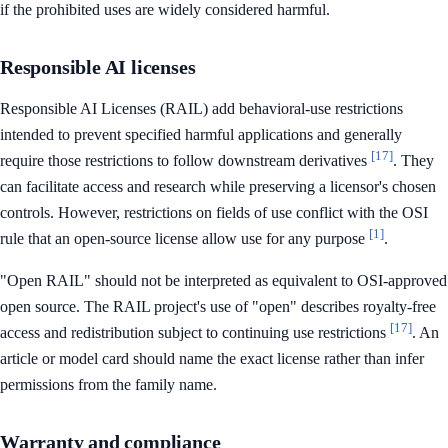
if the prohibited uses are widely considered harmful.
Responsible AI licenses
Responsible AI Licenses (RAIL) add behavioral-use restrictions
intended to prevent specified harmful applications and generally
[17]
require those restrictions to follow downstream derivatives
. They
can facilitate access and research while preserving a licensor's chosen
controls. However, restrictions on fields of use conflict with the OSI
[1]
rule that an open-source license allow use for any purpose
.
"Open RAIL" should not be interpreted as equivalent to OSI-approved
open source. The RAIL project's use of "open" describes royalty-free
[17]
access and redistribution subject to continuing use restrictions
. An
article or model card should name the exact license rather than infer
permissions from the family name.
Warranty and compliance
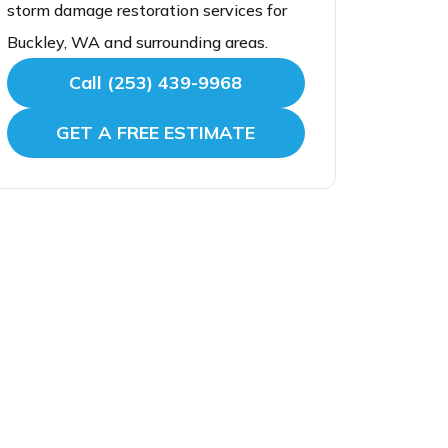
storm damage restoration services for
Buckley, WA and surrounding areas.
Call (253) 439-9968
GET A FREE ESTIMATE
================================
Task item
Repeat exactly the lines above from the line that contains "Buckley, WA and surrounding areas." through the end. Include both of these ends; leave out everything else.

Result of this exercise
Buckley, WA and surrounding areas.
Call (253) 439-9968
GET A FREE ESTIMATE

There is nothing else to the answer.